April 13, 2006: Australia Toughens Asylum Laws
Last Updated: Thursday, 13 April 2006, 12:43 GMT 13:43 UK
Australia toughens asylum rules
Tension over Papuan refugees has been high between Australia and Indonesia
Australia is to send all asylum seekers arriving by boat on its mainland to be processed in island camps.
Immigration Minister Amanda Vanstone said those seeking refugee status would be assessed in an “offshore location”.
The move follows a diplomatic row between Australia and Indonesia over the issue of refugees.
In March, Jakarta recalled its envoy to Canberra over Australia's decision to grant refugee status to 42 people from Papua province.
Previously, since 2001, asylum seekers arriving at offshore islands were deemed to have landed outside Australia's migration zone, meaning that their cases did not fall under Australian migration law, whilst those arriving on the mainland were handled under the Australian legal process.
Under the new system, all new arrivals by boat would have their claims handled as if they were in a UN refugee camp.
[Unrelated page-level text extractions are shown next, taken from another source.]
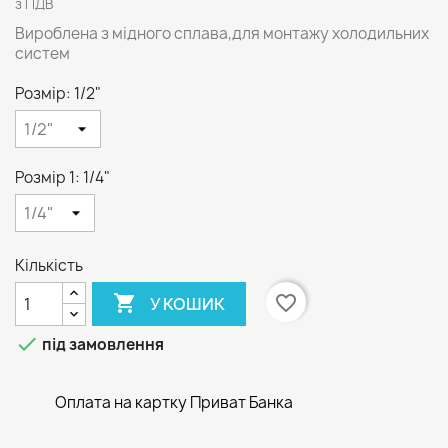
з ПДВ
Вироблена з мідного сплава,для монтажу холодильних
систем
Розмір: 1/2"
Розмір 1: 1/4"
Кількість

favorite_border
У КОШИК

під замовлення
Оплата на картку Приват Банка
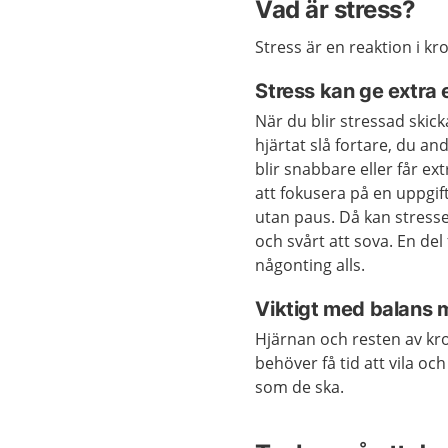
Vad är stress?
Stress är en reaktion i kr
Stress kan ge extra 
När du blir stressad skick
hjärtat slå fortare, du a
blir snabbare eller får ex
att fokusera på en uppgift
utan paus. Då kan stressen
och svårt att sova. En del
någonting alls.
Viktigt med balans me
Hjärnan och resten av kr
behöver få tid att vila oc
som de ska.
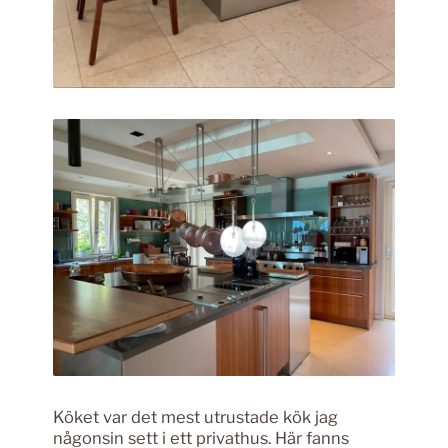
Köket var det mest utrustade kök jag
någonsin sett i ett privathus. Här fanns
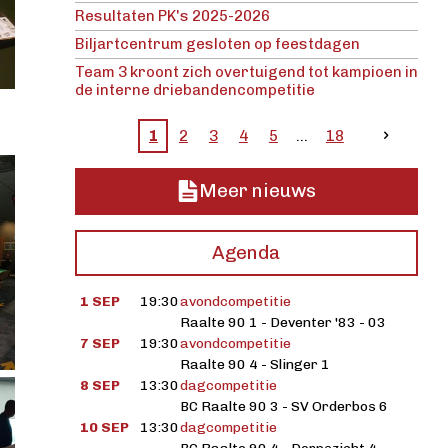
Resultaten PK's 2025-2026
Biljartcentrum gesloten op feestdagen
Team 3 kroont zich overtuigend tot kampioen in
de interne driebandencompetitie
1
2
3
4
5
18
Meer nieuws
Agenda
1 SEP
19:30
avondcompetitie
Raalte 90 1 - Deventer '83 - 03
7 SEP
19:30
avondcompetitie
Raalte 90 4 - Slinger 1
8 SEP
13:30
dagcompetitie
BC Raalte 90 3 - SV Orderbos 6
10 SEP
13:30
dagcompetitie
They would not have access to review processes under Australian law and, if their claims were upheld, could be settled in a third country.
“People found to be refugees will remain offshore until resettlement to a third country is arranged,” Ms Vanstone said.
“The new measures emphasise the government's strong commitment to effective border control while ensuring we continue to meet our international obligations,” she said.
Australia would also increase sea and air patrols off its northern coast over waters between Australia and Indonesia, Ms Vanstone said.
Prime Minister John Howard denied the move was designed to appease Indonesia, saying it was to “regularise our policy”.
But he added, “Clearly, if it… makes a contribution to (our) bilateral relationship, that is a very good thing.”
But opposition leader Kim Beazley criticised the change. “Our policy cannot be changed at the behest of any other country,” he said.
And David Mann from the Refugee and Immigration Legal Center told ABC radio that the decision was a “very dangerous overreaction”.
“Under international law, people have a clear-cut, fundamental right to seek asylum in Australia, and to have their case for protection fully and properly heard in Australia,” he said.
The decision in January to grant temporary protection visas to the group of Papuans, who arrived by boat in northern Australia, sparked protests in Indonesia and a call for a boycott of Australian goods.
There has been a low-level separatist insurgency for decades in Papua province and the Papuans, some of whom were said to be pro-independence activists, said they were fleeing Indonesian oppression.